Exercise objective:
The entries are to be reproduced verbatim, with all pictures omitted.

(Saved entries)
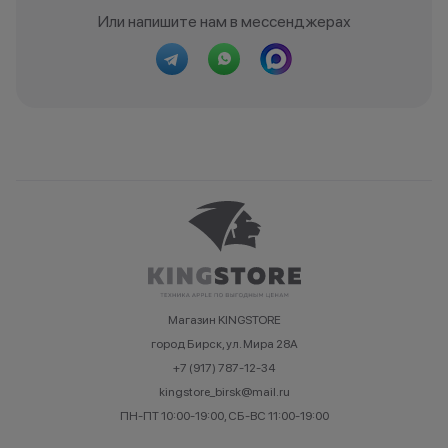
Или напишите нам в мессенджерах
Магазин KINGSTORE
город Бирск, ул. Мира 28А
+7 (917) 787-12-34
kingstore_birsk@mail.ru
ПН-ПТ 10:00-19:00, СБ-ВС 11:00-19:00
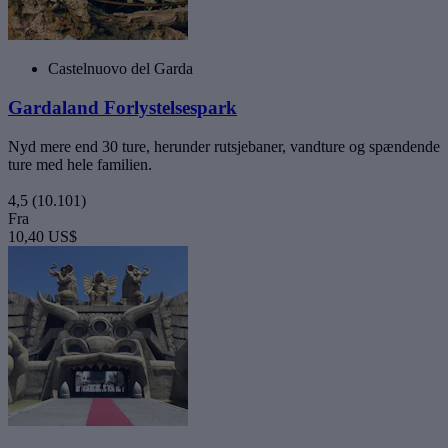
Castelnuovo del Garda
Gardaland Forlystelsespark
Nyd mere end 30 ture, herunder rutsjebaner, vandture og spændende
ture med hele familien.
4,5
(10.101)
Fra
10,40 US$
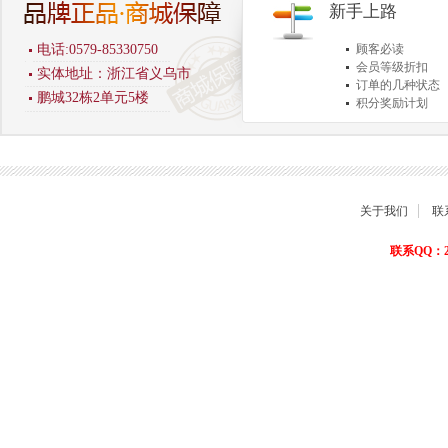
新手上路
电话:0579-85330750
顾客必读
会员等级折扣
实体地址：浙江省义乌市
订单的几种状态
鹏城32栋2单元5楼
积分奖励计划
商品退货保障
关于我们
联
联系QQ：22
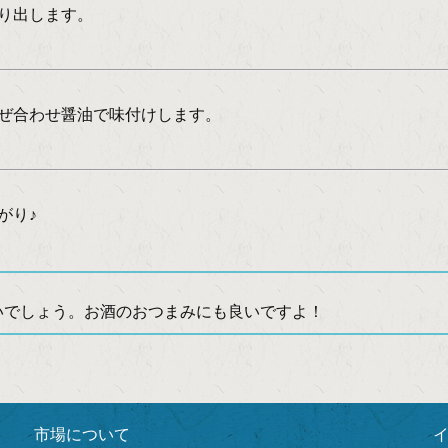
絞り出します。
混ぜ合わせ醤油で味付けします。
がり♪
でしょう。お酒のおつまみにも良いですよ！
市場について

Answer section:
Или напишите нам в мессенджерах
Магазин KINGSTORE
город Бирск, ул. Мира 28А
+7 (917) 787-12-34
kingstore_birsk@mail.ru
ПН-ПТ 10:00-19:00, СБ-ВС 11:00-19:00
Castelnuovo del Garda
Gardaland Forlystelsespark
Nyd mere end 30 ture, herunder rutsjebaner, vandture og spændende
ture med hele familien.
4,5
(10.101)
Fra
10,40 US$
新手上路
电话:0579-85330750
顾客必读
会员等级折扣
实体地址：浙江省义乌市
订单的几种状态
鹏城32栋2单元5楼
积分奖励计划
商品退货保障
关于我们
联
联系QQ：22
絞り出します。
混ぜ合わせ醤油で味付けします。
がり♪
でしょう。お酒のおつまみにも良いですよ！
市場について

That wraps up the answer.